Parameter Efficiency: Only one additional unembedding layer is required, regardless of window size, in contrast to MTP's multiple transformer layers.
Scalability: TOP scales well with model size and window hyperparameters, making it suitable for large-scale LLM pretraining.
Generalization: The regularization effect observed with TOP suggests improved generalization and reduced overfitting, particularly on limited datasets.
Inference Compatibility: The TOP head is removed at inference, preserving the standard transformer architecture and generation capabilities.

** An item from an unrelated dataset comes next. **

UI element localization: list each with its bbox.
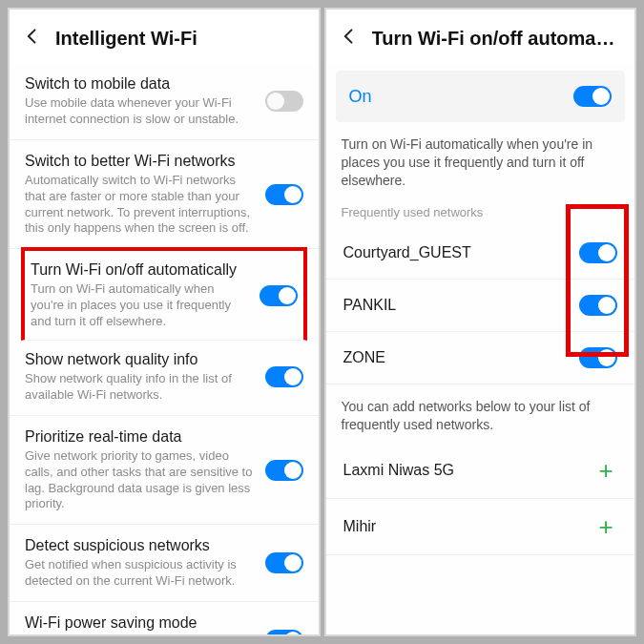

Theoretically, TOP reframes auxiliary objectives in LLMing from exact prediction to ranking, aligning with advances in learning-to-rank literature. This relaxation of the prediction task may facilitate the learning of richer internal representations, potentially benefiting downstream tasks that require contextual reasoning and look-ahead capabilities.

Future Directions

The paper outlines several avenues for further research:

Comparative analysis with DeepSeek V3's sequential MTP variant.
Evaluation of TOP on generative tasks (summarization, coding) and synthetic reasoning benchmarks (star graph problem).
Investigation of self-speculative decoding using TOP.
Analysis of the regularization effect and its impact on generalization.

These directions will clarify the scope and limitations of TOP and its applicability to broader LLM training regimes.

Conclusion

Token Order Prediction (TOP) is presented as a scalable, parameter-efficient auxiliary objective for LLM pretraining. By shifting from exact future token prediction to ranking upcoming tokens by proximity, TOP overcomes the limitations of MTP and demonstrates superior performance on standard NLP benchmarks across multiple model sizes. The method's architectural simplicity and empirical effectiveness suggest its potential for widespread adoption in LLM training pipelines. Future work will further elucidate its benefits and extend its evaluation to generative and synthetic reasoning tasks.